19 mai 2012 6 19 /05 /mai /2012 04:59






En ces temps-là les animaux étaient devenus aussi bêtes que les hommes. Ils avaient même appris à construire des villes.
Bien sûr les formes de leurs cités n’étaient pas tout à fait identiques à celles des humains, mais elles avaient toutes l’ambition de ressembler à ces ruines qui des siècles auparavant avaient défiguré la Terre.

Oubliées les rivières étincelantes dont la hutte de branchages détourne le cours, sans lui oter de sa vigueur, Castor empilait désormais écorces et fagots sur les vestiges d’une banque.


Oubliées les peaux craquelées des grands arbres où s’adosse la termitière voyageuse, Termite édifiait désormais dans une vieille cour cassée des maisons verticales et sans fantaisie.


Oubliées les cimes au sommet desquelles Corneille tricotait un nid creux et tiède à son plumage. Désormais elle entassait des boites de conserves rutilantes, dont les vers avaient consciencieusement astiqué la surface. Son building était le plus brillant de tous.
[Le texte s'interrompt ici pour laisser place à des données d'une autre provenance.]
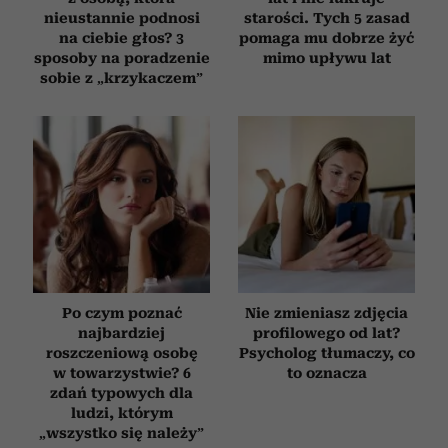
nieustannie podnosi
starości. Tych 5 zasad
na ciebie głos? 3
pomaga mu dobrze żyć
sposoby na poradzenie
mimo upływu lat
sobie z „krzykaczem”
Po czym poznać
Nie zmieniasz zdjęcia
najbardziej
profilowego od lat?
roszczeniową osobę
Psycholog tłumaczy, co
w towarzystwie? 6
to oznacza
zdań typowych dla
ludzi, którym
„wszystko się należy”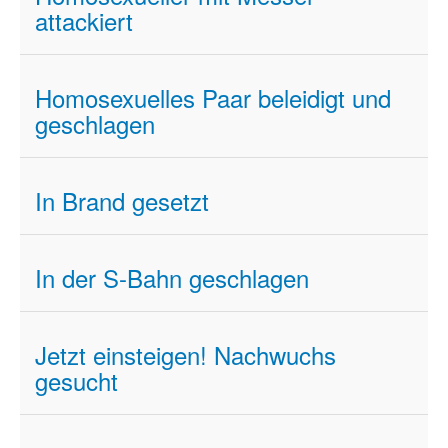
attackiert
Homosexuelles Paar beleidigt und
geschlagen
In Brand gesetzt
In der S-Bahn geschlagen
Jetzt einsteigen! Nachwuchs
gesucht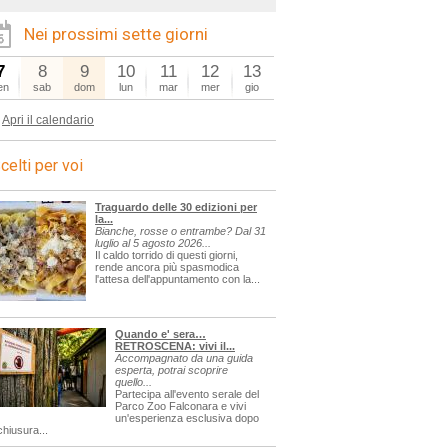
Nei prossimi sette giorni
7
8
9
10
11
12
13
en
sab
dom
lun
mar
mer
gio
Apri il calendario
celti per voi
Traguardo delle 30 edizioni per
la...
Bianche, rosse o entrambe? Dal 31
luglio al 5 agosto 2026...
Il caldo torrido di questi giorni,
rende ancora più spasmodica
l'attesa dell'appuntamento con la...
Quando e' sera…
RETROSCENA: vivi il...
Accompagnato da una guida
esperta, potrai scoprire
quello...
Partecipa all'evento serale del
Parco Zoo Falconara e vivi
un'esperienza esclusiva dopo
chiusura...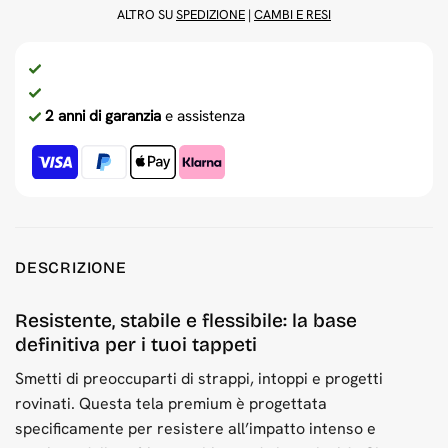
ALTRO SU
SPEDIZIONE
|
CAMBI E RESI
2 anni di garanzia
e assistenza
DESCRIZIONE
Resistente, stabile e flessibile: la base
definitiva per i tuoi tappeti
Smetti di preoccuparti di strappi, intoppi e progetti
rovinati. Questa tela premium è progettata
specificamente per resistere all’impatto intenso e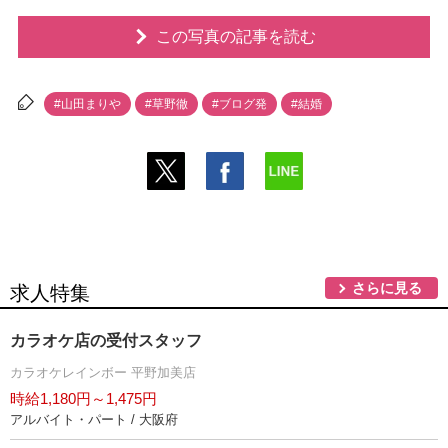
この写真の記事を読む
#山田まり
#草野徹
#ブログ発
#結婚
さらに見る
求人特集
カラオケ店の受付スタッフ
カラオケレインボー 平野加美店
時給1,180円～1,475円
アルバイト・パート / 大阪府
Qu’on ne m’oublie pas,  murmurait l’ours
qu’on n’oublie pas que j’entasse des cavernes
arrachées aux montagnes
vois, je les décore des croûtes abandonnées par la civilisation des hommes.

Et tous étaient très fiers.

Seul Crapaud ne parvenait pas à imiter ses camarades.
Il avait bien essayé de superposer des mares et des marigots, mais toujours la Nature lui volait les quelques gouttes d’eau surprises dans leur sommeil et posées l’une sur l’autre. Cela durait quelques secondes et… aussi soudainement que le monde des Hommes avait été aplati, elles disparaissaient et rejoignaient leur origine.

Sapience ( c’était son nom) s’était fait une raison. Pour un animal aussi peu musclé que lui et aussi disposé à la méditation, les profondeurs des eaux où il entendait chanter les dieux de la pluie et les multiples vies du vent étaient lieu idéal.

Depuis quelques temps, dans ce monde qui se corrompait à son tour, ses amis les bêtes n’avaient plus qu’un mot à la bouche. Perspective.
Et " Je t’ouvre une perspective" et " Je te ferme une perspective " et  " Je te trace une perspective "… Tout leur vocabulaire se rangeait docile comme des arbres d’industrie le long des sonorités de ce mot jusque là inconnu.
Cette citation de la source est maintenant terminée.